EXTRACTED INFORMATION:
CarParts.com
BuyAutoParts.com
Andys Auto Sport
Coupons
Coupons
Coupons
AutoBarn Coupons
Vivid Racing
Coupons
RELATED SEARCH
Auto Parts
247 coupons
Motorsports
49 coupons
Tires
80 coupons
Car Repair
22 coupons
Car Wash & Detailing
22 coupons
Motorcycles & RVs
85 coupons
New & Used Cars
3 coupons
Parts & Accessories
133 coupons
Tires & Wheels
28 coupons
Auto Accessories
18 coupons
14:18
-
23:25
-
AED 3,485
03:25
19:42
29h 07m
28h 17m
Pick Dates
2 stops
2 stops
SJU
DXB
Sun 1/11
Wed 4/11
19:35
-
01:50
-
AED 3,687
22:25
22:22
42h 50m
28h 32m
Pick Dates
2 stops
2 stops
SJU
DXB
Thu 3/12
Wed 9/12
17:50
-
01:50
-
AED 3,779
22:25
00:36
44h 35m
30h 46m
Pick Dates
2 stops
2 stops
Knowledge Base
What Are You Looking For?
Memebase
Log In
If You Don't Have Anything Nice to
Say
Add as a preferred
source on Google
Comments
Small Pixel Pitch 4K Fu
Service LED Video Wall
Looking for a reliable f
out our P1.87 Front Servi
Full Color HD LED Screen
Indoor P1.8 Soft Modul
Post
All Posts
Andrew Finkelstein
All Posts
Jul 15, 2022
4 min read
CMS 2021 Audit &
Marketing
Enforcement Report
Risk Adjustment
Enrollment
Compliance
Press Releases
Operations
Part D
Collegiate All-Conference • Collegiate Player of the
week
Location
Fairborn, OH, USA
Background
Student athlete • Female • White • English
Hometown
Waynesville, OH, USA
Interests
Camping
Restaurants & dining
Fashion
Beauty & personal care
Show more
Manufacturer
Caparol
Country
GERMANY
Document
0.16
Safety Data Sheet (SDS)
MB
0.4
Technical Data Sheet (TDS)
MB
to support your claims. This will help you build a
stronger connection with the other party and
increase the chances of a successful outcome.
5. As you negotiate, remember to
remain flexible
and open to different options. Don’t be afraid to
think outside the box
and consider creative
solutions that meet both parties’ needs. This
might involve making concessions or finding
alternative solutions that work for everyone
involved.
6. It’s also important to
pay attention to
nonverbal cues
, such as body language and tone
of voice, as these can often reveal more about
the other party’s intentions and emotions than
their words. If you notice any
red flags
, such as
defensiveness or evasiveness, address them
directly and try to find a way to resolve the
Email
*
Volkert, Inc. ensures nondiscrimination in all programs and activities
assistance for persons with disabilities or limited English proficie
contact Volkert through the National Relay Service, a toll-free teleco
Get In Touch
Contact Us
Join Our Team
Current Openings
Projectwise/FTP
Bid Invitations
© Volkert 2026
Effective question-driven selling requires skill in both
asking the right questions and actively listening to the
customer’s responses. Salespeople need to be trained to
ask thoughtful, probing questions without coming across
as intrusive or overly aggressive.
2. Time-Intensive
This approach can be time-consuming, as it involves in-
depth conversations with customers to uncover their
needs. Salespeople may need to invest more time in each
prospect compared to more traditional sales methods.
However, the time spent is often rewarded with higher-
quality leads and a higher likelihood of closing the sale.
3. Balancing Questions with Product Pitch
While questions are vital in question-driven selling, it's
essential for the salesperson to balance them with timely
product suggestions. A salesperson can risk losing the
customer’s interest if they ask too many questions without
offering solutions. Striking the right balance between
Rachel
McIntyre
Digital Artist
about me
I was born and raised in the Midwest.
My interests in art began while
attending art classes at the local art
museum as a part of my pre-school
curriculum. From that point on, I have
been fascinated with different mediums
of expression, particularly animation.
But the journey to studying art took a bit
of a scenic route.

REQUIRED ACTION:
Give back the data above exactly as it appears.

EXPECTED ANSWER:
CarParts.com
BuyAutoParts.com
Andys Auto Sport
Coupons
Coupons
Coupons
AutoBarn Coupons
Vivid Racing
Coupons
RELATED SEARCH
Auto Parts
247 coupons
Motorsports
49 coupons
Tires
80 coupons
Car Repair
22 coupons
Car Wash & Detailing
22 coupons
Motorcycles & RVs
85 coupons
New & Used Cars
3 coupons
Parts & Accessories
133 coupons
Tires & Wheels
28 coupons
Auto Accessories
18 coupons
14:18
-
23:25
-
AED 3,485
03:25
19:42
29h 07m
28h 17m
Pick Dates
2 stops
2 stops
SJU
DXB
Sun 1/11
Wed 4/11
19:35
-
01:50
-
AED 3,687
22:25
22:22
42h 50m
28h 32m
Pick Dates
2 stops
2 stops
SJU
DXB
Thu 3/12
Wed 9/12
17:50
-
01:50
-
AED 3,779
22:25
00:36
44h 35m
30h 46m
Pick Dates
2 stops
2 stops
Knowledge Base
What Are You Looking For?
Memebase
Log In
If You Don't Have Anything Nice to
Say
Add as a preferred
source on Google
Comments
Small Pixel Pitch 4K Fu
Service LED Video Wall
Looking for a reliable f
out our P1.87 Front Servi
Full Color HD LED Screen
Indoor P1.8 Soft Modul
Post
All Posts
Andrew Finkelstein
All Posts
Jul 15, 2022
4 min read
CMS 2021 Audit &
Marketing
Enforcement Report
Risk Adjustment
Enrollment
Compliance
Press Releases
Operations
Part D
Collegiate All-Conference • Collegiate Player of the
week
Location
Fairborn, OH, USA
Background
Student athlete • Female • White • English
Hometown
Waynesville, OH, USA
Interests
Camping
Restaurants & dining
Fashion
Beauty & personal care
Show more
Manufacturer
Caparol
Country
GERMANY
Document
0.16
Safety Data Sheet (SDS)
MB
0.4
Technical Data Sheet (TDS)
MB
to support your claims. This will help you build a
stronger connection with the other party and
increase the chances of a successful outcome.
5. As you negotiate, remember to
remain flexible
and open to different options. Don’t be afraid to
think outside the box
and consider creative
solutions that meet both parties’ needs. This
might involve making concessions or finding
alternative solutions that work for everyone
involved.
6. It’s also important to
pay attention to
nonverbal cues
, such as body language and tone
of voice, as these can often reveal more about
the other party’s intentions and emotions than
their words. If you notice any
red flags
, such as
defensiveness or evasiveness, address them
directly and try to find a way to resolve the
Email
*
Volkert, Inc. ensures nondiscrimination in all programs and activities
assistance for persons with disabilities or limited English proficie
contact Volkert through the National Relay Service, a toll-free teleco
Get In Touch
Contact Us
Join Our Team
Current Openings
Projectwise/FTP
Bid Invitations
© Volkert 2026
Effective question-driven selling requires skill in both
asking the right questions and actively listening to the
customer’s responses. Salespeople need to be trained to
ask thoughtful, probing questions without coming across
as intrusive or overly aggressive.
2. Time-Intensive
This approach can be time-consuming, as it involves in-
depth conversations with customers to uncover their
needs. Salespeople may need to invest more time in each
prospect compared to more traditional sales methods.
However, the time spent is often rewarded with higher-
quality leads and a higher likelihood of closing the sale.
3. Balancing Questions with Product Pitch
While questions are vital in question-driven selling, it's
essential for the salesperson to balance them with timely
product suggestions. A salesperson can risk losing the
customer’s interest if they ask too many questions without
offering solutions. Striking the right balance between
Rachel
McIntyre
Digital Artist
about me
I was born and raised in the Midwest.
My interests in art began while
attending art classes at the local art
museum as a part of my pre-school
curriculum. From that point on, I have
been fascinated with different mediums
of expression, particularly animation.
But the journey to studying art took a bit
of a scenic route.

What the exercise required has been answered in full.